Not your normal dystopian novel. And while comparisons to The Handmaid’s Tale may seem natural, Louise Erdrich’s Future Home of the Living God diverges in ways that should, in the way that good fiction does, inspire readers to pay closer attention to the movements happening just below the surface.At an earlier time the evil envisioned by dystopias featured the work of an authoritarian regime. And while that exists here, the world lapses into chaos, created in part by questions a regime (it is intentionally unclear who that regime is – as if the curtain was pulled back to reveal a Wizard ill-prepared for the responsibilities of his power) designed to exploit but without any ability to create.For readers familiar with Erdrich's look into the colonial mindset and her critique of the idea we've ever become post-colonial there will be some familiar themes -- but explored in a new way.
This book reminded me of Margaret Atwood's "Handmaid's tale" and Meg Elison's "The Book of the Unnamed Midwife". There seem to be more and more books in this somewhat post-apocalyptic vein lately. The catastrophe is not really clearly explained, but for whatever reason, giving birth has suddenly become a very chancy thing both because the child is unlikely to be normal and because the mother is unlikely to survive it. The social order breaks down and the society is trying to apprehend all pregnant women and then later any women who can be inseminated for the sake of the human race. The protagonist - already pregnant - is trying to survive all this while also struggling with revelations about her past.The book is wonderfully written. The characters are so alive and gutsy, and the constant suspense made me keep turning pages until the very end.
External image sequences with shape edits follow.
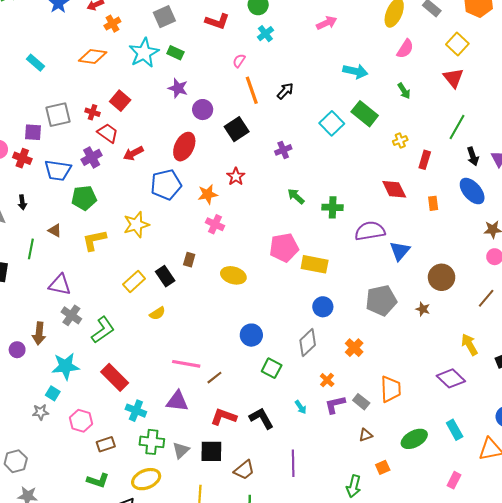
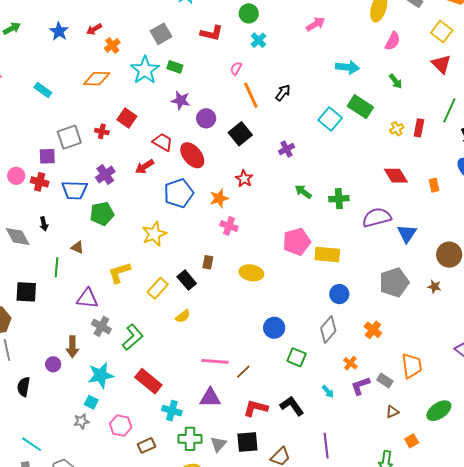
red trapezoid: (108, 133) -> (163, 142), moved
red ellipse: (184, 147) -> (192, 155), turned -60
red rectangle: (425, 160) -> (419, 128), moved
yellow L-shape: (94, 240) -> (119, 273), moved

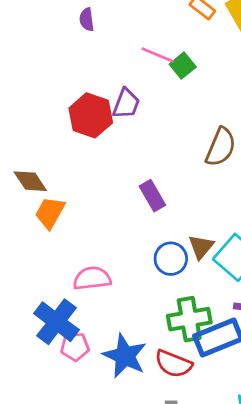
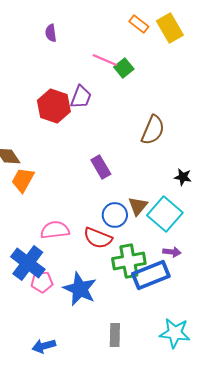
red semicircle: (173, 364) -> (98, 238), moved

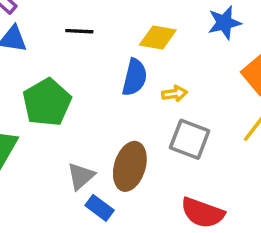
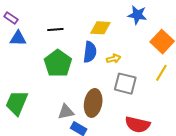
blue star: (224, 23) -> (137, 15), turned 30
green pentagon: (47, 102) -> (58, 63), moved
gray triangle: (81, 176) -> (66, 112), turned 36

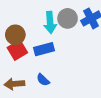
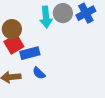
blue rectangle: (44, 49) -> (30, 53), moved

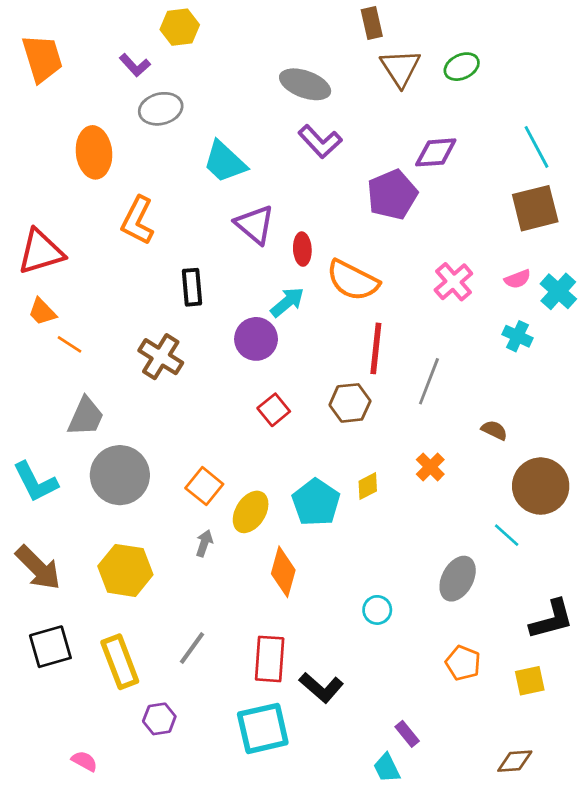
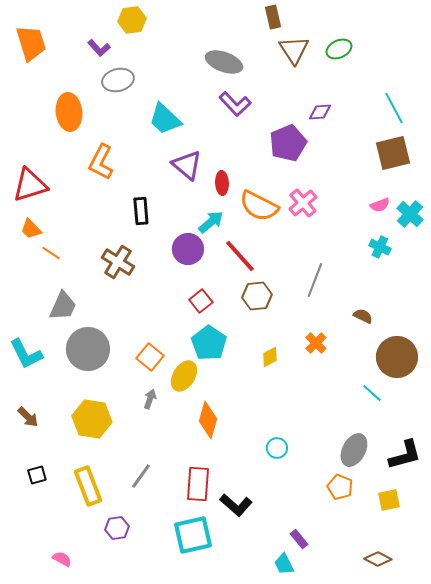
purple diamond: (436, 152) -> (320, 112), size x0.7
pink cross: (453, 282) -> (303, 203), moved
red line: (376, 348) -> (240, 256), moved, turned -48
cyan pentagon: (316, 502) -> (209, 343), moved
brown arrow: (38, 568) -> (28, 417), size x0.6
gray ellipse: (458, 579) -> (354, 450), moved
black square: (50, 647) -> (37, 475), size x0.6
brown diamond: (515, 761) -> (378, 559), turned 32

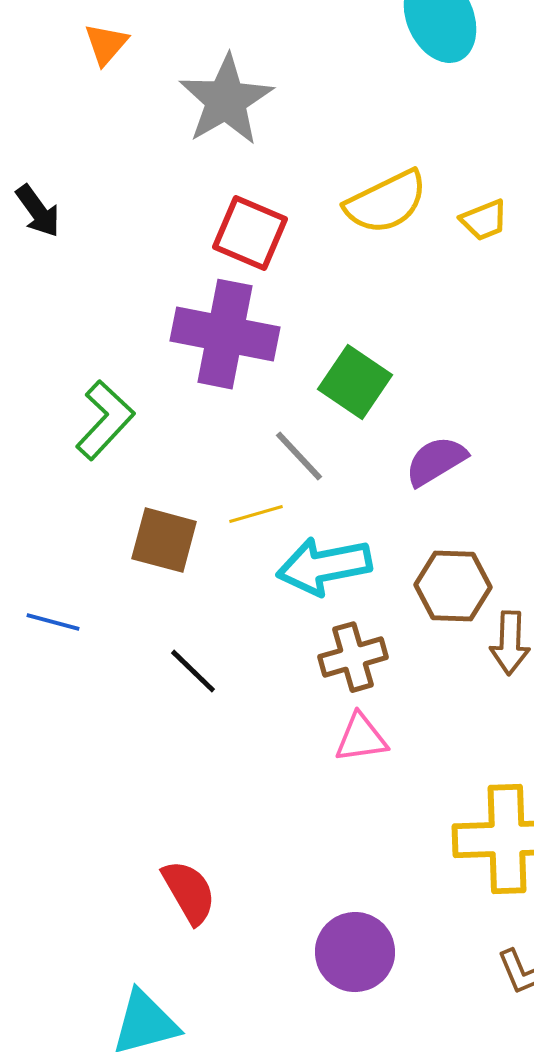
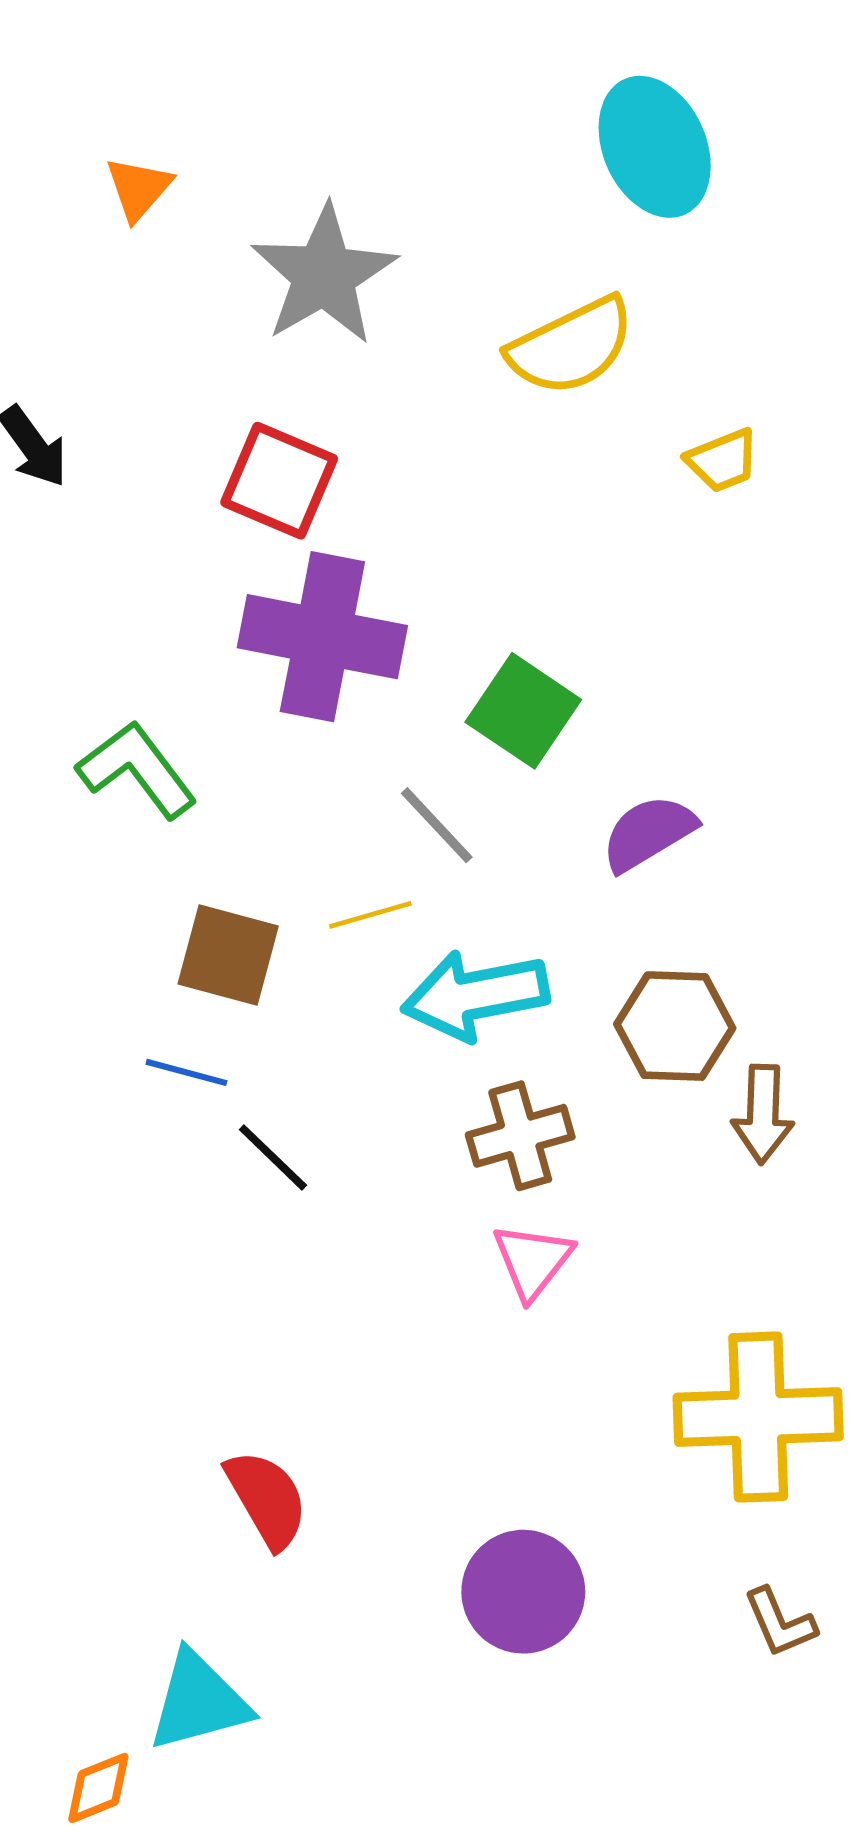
yellow semicircle: (386, 202) -> (571, 346), moved
red square: (250, 233) -> (279, 481), moved
green L-shape: (105, 420) -> (137, 770), turned -80
blue line: (53, 622) -> (186, 1072), moved
pink triangle: (361, 738) -> (533, 1261), turned -44

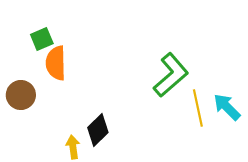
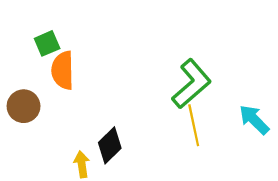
yellow line: (198, 108) -> (194, 125), moved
Began a bit slow, but was reading it with my heart in my mouth soon enough. They had this idea going back at least to the eighteenth century that diaries and letters constructed interiority and character, that people literally wrote themselves into having interior lives. The narrator of this apocalyptic story is writing her child’s interiority into being, telling the baby of their story, where they came from and where they are. The author is known as a writer’s writer, with a huge vision and elegant execution, but this time she has made a story with a more accessible premise. A huge treat for both longtime fans and first-time readers.
Awesome story. Perfect for the times. I don't want to give the story away, but I will say Louise Erdrich is one of the best writers in the world and I'm never sure why the prizes don't go to her. Anyway, this book takes many current issues on in a post-apocalyptic setting, a technique allowing re-consideration of seemingly inviolate attitudes all liberals must embrace or be "out of synch", without having to give up anything up front. Consequences of inviolate attitudes can mean coming up blindfolded when we need to see another side or point of view in depth and with feeling. Doesn't have to though, when someone hands us a gift like this one. Highly recommend.
A slow read. Just when you are about to give up, she writes an interesting twist that keeps you going. That is until you get to an extremely disappointing ending. This book is not up to her usual standards.